::: Supplied material :::

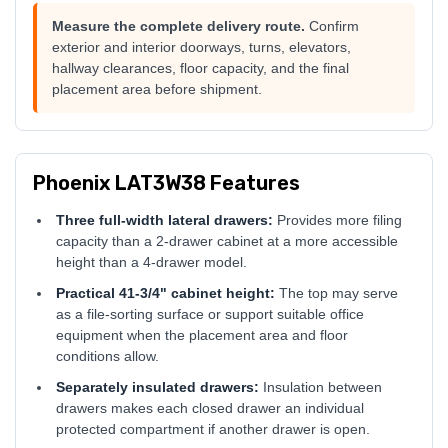
Measure the complete delivery route.
Confirm
exterior and interior doorways, turns, elevators,
hallway clearances, floor capacity, and the final
placement area before shipment.
Phoenix LAT3W38 Features
Three full-width lateral drawers:
Provides more filing
capacity than a 2-drawer cabinet at a more accessible
height than a 4-drawer model.
Practical 41-3/4" cabinet height:
The top may serve
as a file-sorting surface or support suitable office
equipment when the placement area and floor
conditions allow.
Separately insulated drawers:
Insulation between
drawers makes each closed drawer an individual
protected compartment if another drawer is open.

:::

* [Task goal] Total the lines of the data that include the word "height", and give that total as the sole response.

* [Output of the exercise] 2